> **Goal of the exercise**
Exact transcript, pictures excluded: write out every record below.
##############################
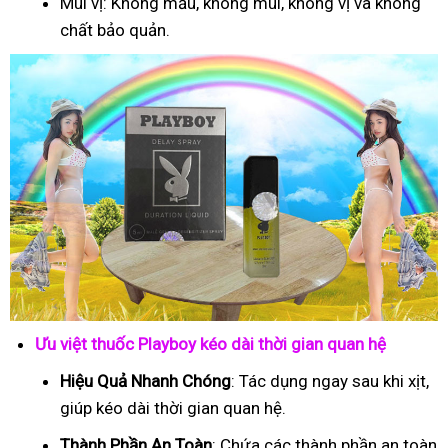
Mùi vị: Không mầu, không mùi, không vị và không
chất bảo quản.
Ưu việt thuốc Playboy kéo dài thời gian quan hệ
Hiệu Quả Nhanh Chóng
: Tác dụng ngay sau khi xịt,
giúp kéo dài thời gian quan hệ.
Thành Phần An Toàn
: Chứa các thành phần an toàn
##############################
> **Written solution**
Mùi vị: Không mầu, không mùi, không vị và không
chất bảo quản.
Ưu việt thuốc Playboy kéo dài thời gian quan hệ
Hiệu Quả Nhanh Chóng
: Tác dụng ngay sau khi xịt,
giúp kéo dài thời gian quan hệ.
Thành Phần An Toàn
: Chứa các thành phần an toàn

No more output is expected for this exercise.